#### Problem:
Your answer must repeat all of the entries word for word, without any images.

--- Excerpted records ---

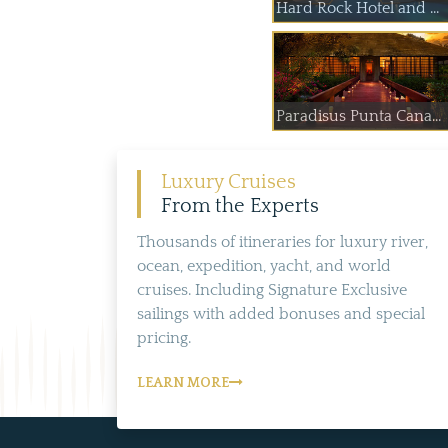
Hard Rock Hotel and ...
Paradisus Punta Cana...
Luxury Cruises
From the Experts
Thousands of itineraries for luxury river,
ocean, expedition, yacht, and world
cruises. Including Signature Exclusive
sailings with added bonuses and special
pricing.
LEARN MORE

---

#### Response to this task:
Hard Rock Hotel and ...
Paradisus Punta Cana...
Luxury Cruises
From the Experts
Thousands of itineraries for luxury river,
ocean, expedition, yacht, and world
cruises. Including Signature Exclusive
sailings with added bonuses and special
pricing.
LEARN MORE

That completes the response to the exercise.